This morning two people were arrested a peaceful protest against the controversial Santos Leewood CSG wastewater treatment facility in the Pilliga bringing the number of arrests over the past three weeks to seven.
Today 44 year-old Gabrielle Laver from Tabulum was arrested and charged with Disobey Directive and Obstruction for delaying a convoy of trucks entering the Leewood site. Police dragged Gabrielle from the road to allow the convoy to proceed. 49 year-old Jason Jol from the Central Coast was arrested and charged with Tresspas on the inside of the facility where he ventured to halt to work on site.
Protesters are vowing to escalate their campaign at the Leewood facility to draw attention to the broader plan for the 850 well Narrabri Gas Project. The Leewood facility is designed to treat up to 1 million litres of toxic CSG wastewater every day from exploratory works in the Pilliga.
Jason Jol describes his motives for protesting this morning. “Santos’ plans for 850 wells in the Pilliga not only threatens the recharge function of the Great Artesian Basin but is also the tip of the iceberg regarding the longer term plans to industrialise North West NSW with coal seam gas.
“People from right across NSW and beyond are now flocking to the Pilliga region to support the Gamilaraay and other local’s efforts to protect their land, water and communities from coal seam gas.
“This is an issue of national significance,” finished Jason.
Protest activity began at the Leewood CSG treatment site in early December when construction of Phase 2 of the facility commenced. Since that time twelve people have risked arrest through locking themselves to gates, vehicles or machinery, and a total of seven people have been arrested and charged.

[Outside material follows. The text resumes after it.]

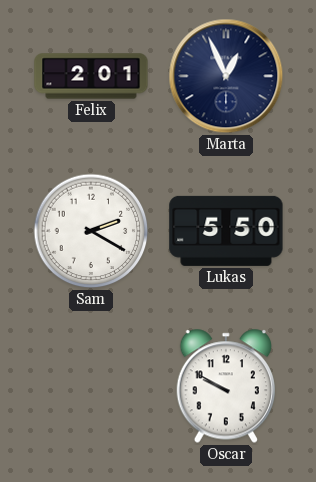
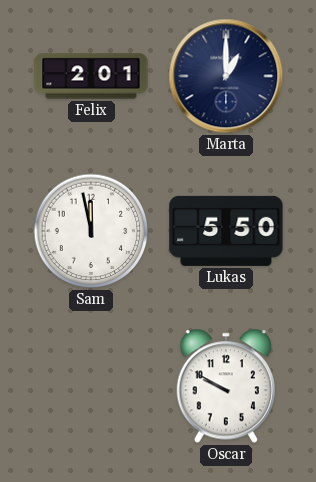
Marta: 12:56 -> 1:00
Sam: 2:20 -> 11:58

A 44 year-old women and a 24 year-old man this morning locked on to an excavator inside the controversial Santos Leewood CSG wastewater treatment facility near the Pilliga forest in North West NSW. The pair was positioned central to the earth moving works on site and their presence should have triggered Occupational Health and Safety regulations to cease operations of the heavy machinery until members of the public were offsite.

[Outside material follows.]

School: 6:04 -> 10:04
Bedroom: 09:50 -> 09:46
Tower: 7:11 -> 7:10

The actions of the pair were part of an escalating community campaign targeting the Leewood facility and its role in the proposed 850 well Santos Narrabri Gas Project.

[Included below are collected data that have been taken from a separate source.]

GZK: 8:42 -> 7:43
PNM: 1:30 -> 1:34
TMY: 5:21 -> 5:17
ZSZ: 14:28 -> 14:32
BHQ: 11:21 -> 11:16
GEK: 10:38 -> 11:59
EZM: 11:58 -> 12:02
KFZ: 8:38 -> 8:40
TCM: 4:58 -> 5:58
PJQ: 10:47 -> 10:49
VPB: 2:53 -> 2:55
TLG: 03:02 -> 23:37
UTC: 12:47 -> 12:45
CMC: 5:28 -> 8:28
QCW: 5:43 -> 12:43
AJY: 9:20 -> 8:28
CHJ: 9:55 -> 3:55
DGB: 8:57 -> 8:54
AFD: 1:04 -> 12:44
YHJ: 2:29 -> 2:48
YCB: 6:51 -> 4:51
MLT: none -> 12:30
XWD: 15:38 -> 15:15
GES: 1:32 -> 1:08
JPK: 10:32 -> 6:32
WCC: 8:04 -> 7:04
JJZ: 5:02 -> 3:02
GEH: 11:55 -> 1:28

Ian Sutton from the Central Coast was on site this morning. “The Santos contractors blatantly disregarded OH&S regulations by working only metres away from protestors and to the two people locked on to the excavator. We entered this site to make our statement about the unacceptable risks of the Narrabri Gas Project and this Leewood CSG water irrigation experiment; we’ve gone to such lengths because all other options to address the risks of this project have already been tried.”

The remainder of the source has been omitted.